[SUPPLIED RECORDS]

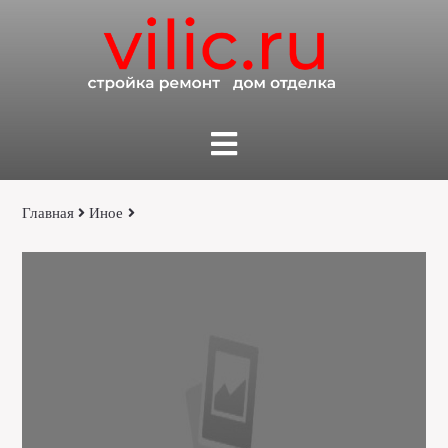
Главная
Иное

[/SUPPLIED RECORDS]
[SUPPLIED RECORDS]

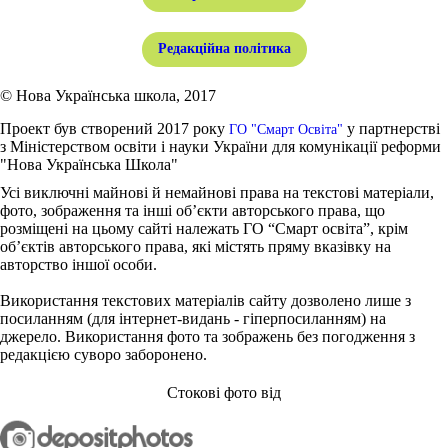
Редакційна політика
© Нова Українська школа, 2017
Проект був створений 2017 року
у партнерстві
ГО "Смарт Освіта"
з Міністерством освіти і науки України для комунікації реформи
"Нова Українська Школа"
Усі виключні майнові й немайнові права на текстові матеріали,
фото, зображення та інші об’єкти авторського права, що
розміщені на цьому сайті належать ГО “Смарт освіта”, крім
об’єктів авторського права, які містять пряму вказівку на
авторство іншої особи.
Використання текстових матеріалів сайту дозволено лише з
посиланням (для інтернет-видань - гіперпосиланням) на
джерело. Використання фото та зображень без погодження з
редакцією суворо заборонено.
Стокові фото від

[/SUPPLIED RECORDS]

ASSIGNMENT —
Your task is to retype the entries verbatim, starting with the line that holds "посиланням (для інтернет-видань" and stopping after the line that holds "Стокові фото від".

ANSWER —
посиланням (для інтернет-видань - гіперпосиланням) на
джерело. Використання фото та зображень без погодження з
редакцією суворо заборонено.
Стокові фото від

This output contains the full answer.